それは(4)の「カトリック的開き直り」の論理にも明らかだ。私はこれを「カトリック的ダブル・スタンダードの詭弁」だと表現しているが、論理的に説明できないことを「逆説」だと強弁あるいは(チェスタトン的)レトリックを駆使して身をかわし、そのあげく『近代思想に対する知的な挑戦である』などと宣う「厚顔」さは、相当なものだと言わざるを得ない。

こんな、稲垣だからこそ「建前と本音」は、こんな具合に、露骨である。

(5)『私は神学者ではなく、まして聖書学者ではないから、これは「信仰の知解」をほそぼそと続けてきた「スコラ哲学者」の胸に浮かんだ思いに過ぎないのかもしれない。』(P184)

(6)『「私は正しく私の時代のキマイラです」と敢えて言い切った彼(※ベルナルドゥス)は、自分は(※信仰的探求者であって)学者ではない、という姿勢を終生貫いたが、そのことは彼が十二世紀に輩出した多くのヒューマニストの中の最も卓越したひとりであり、また神学の歴史の中で画期的な位置を占める神学者であることをいささかも妨げるものではない。
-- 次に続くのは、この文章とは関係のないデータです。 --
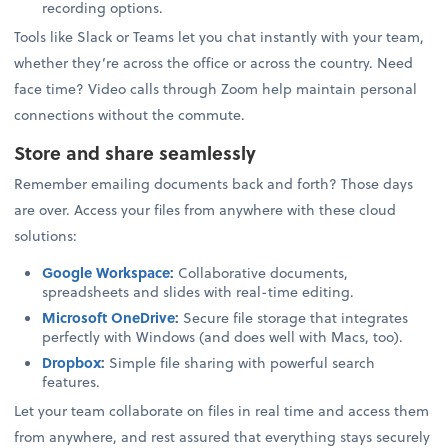
recording options.
Tools like Slack or Teams let you chat instantly with your team,
whether they’re across the office or across the country. Need
face time? Video calls through Zoom help maintain personal
connections without the commute.
Store and share seamlessly
Remember emailing documents back and forth? Those days
are over. Access your files from anywhere with these cloud
solutions:
Google Workspace
:
Collaborative documents,
spreadsheets and slides with real-time editing.
Microsoft OneDrive
:
Secure file storage that integrates
perfectly with Windows (and does well with Macs, too).
Dropbox
:
Simple file sharing with powerful search
features.
Let your team collaborate on files in real time and access them
from anywhere, and rest assured that everything stays securely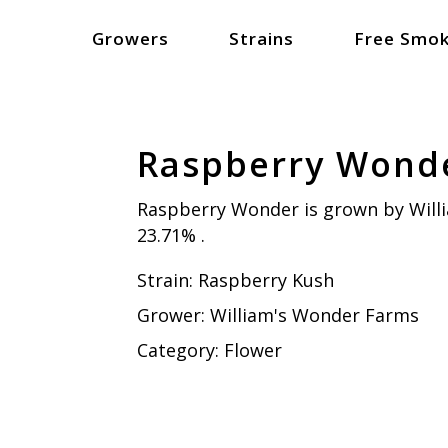
Growers
Strains
Free Smok
Raspberry Wond
Raspberry Wonder is grown by Will
23.71% .
Strain:
Raspberry Kush
Grower:
William's Wonder Farms
Category:
Flower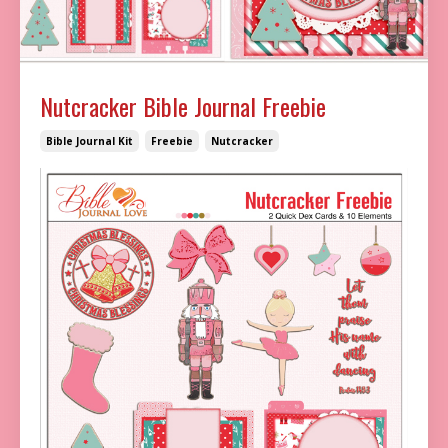
Nutcracker Bible Journal Freebie
Bible Journal Kit
Freebie
Nutcracker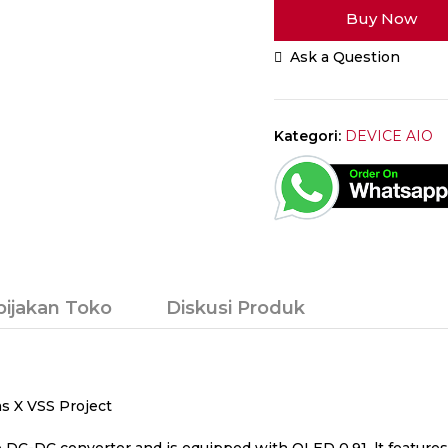
Buy Now
Lite
AIO
Ask a Question
Ambition
Mods
Chipset
60W
Kategori:
DEVICE AIO
Full
Black
Authentic
By
Killic
Custom
bijakan Toko
Diskusi Produk
ms X VSS Project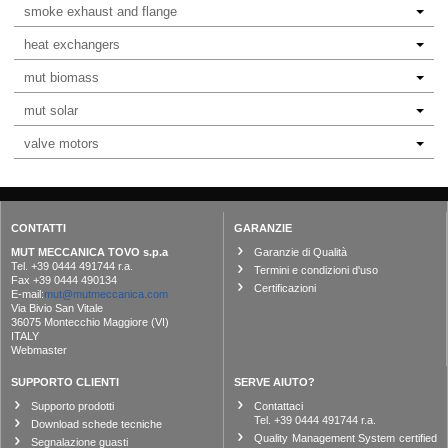
smoke exhaust and flange
heat exchangers
mut biomass
mut solar
valve motors
CONTATTI
GARANZIE
MUT MECCANICA TOVO s.p.a
Garanzie di Qualità
Tel. +39 0444 491744 r.a.
Termini e condizioni d'uso
Fax +39 0444 490134
Certificazioni
E-mail:
mut@mutmeccanica.com
Via Bivio San Vitale
36075 Montecchio Maggiore (VI)
ITALY
Webmaster
SUPPORTO CLIENTI
SERVE AIUTO?
Supporto prodotti
Contattaci
Tel. +39 0444 491744 r.a.
Download schede tecniche
Quality Management System certified
Segnalazione guasti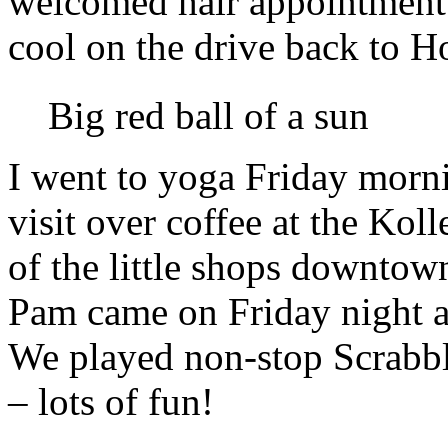
welcomed hair appointment 
cool on the drive back to H
Big red ball of a sun
I went to yoga Friday morn
visit over coffee at the Kol
of the little shops downtown
Pam came on Friday night 
We played non-stop Scrabble
– lots of fun!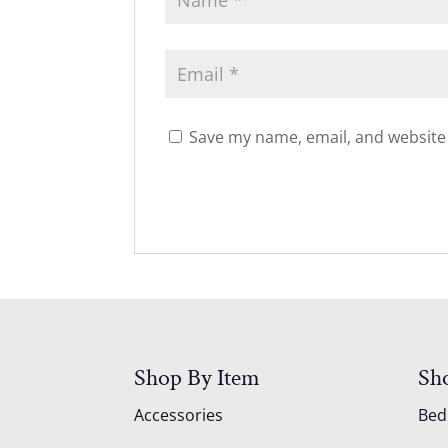
Save my name, email, and website 
Shop By Item
Sh
Accessories
Be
』(P247)

要は、ご「自分は神学者でも聖書学者ではないけれども、カトリック神学の中核であるトマス神学の権威であり、その意味で卓越したカトリック思想家のひとりである。それはまた、自分が中世哲学学会の中で画期的な位置を占める学者であることをいささかも妨げるものではない」とおっしゃりたいのである。

本書において、著者である稲垣良典の「鼻持ちならない高慢さ=イエスの説いたへりくだりの、本質的欠如」は、ごく普通の読書家にとっては、容易に読み取れるところである。
しかし、カトリックに所属する「党派的人間」には、それを語れないだけではなく、むしろ「同業者」的な「提灯持ち」評価さえ恥じないでやれるのだ。だが、あるいはこのあたりが「日本的なカトリック性」だと言えるのかも知れない。

ともあれ、こうした「現実的な問題点」を「人々の目に映る現象としてのカトリック者としては、常に誠実かつ真剣に受けとめるべき戒め」としてほしいところだが、まあ多くは期待できないだろう。だが、誰かが指摘しておくことに意味はあろうから、このような批判文を書かせていただいた次第である。

ちなみに、稲垣良典は本書で、岩下壮一チェスタトンベネディクト16世(ヨーゼフ・ラッツィンガー)などの「カトリック保守派の論客」に対して好意的(かつ党派的)に言及しているが、私(年間読書人)は、稲垣が序文などを書いている岩下壮一の『信仰の遺産』(岩波文庫)『カトリックの信仰』(ちくま学芸文庫)や、ベネディクト16世の評伝『教皇ベネディクトゥス一六世 「キリスト教的ヨーロッパ」の逆襲』(今野 元・東京大学出版会)などについてもレビューを書いているので、他のキリスト教関連書のレビューと併せてご参照していただだければ幸いである。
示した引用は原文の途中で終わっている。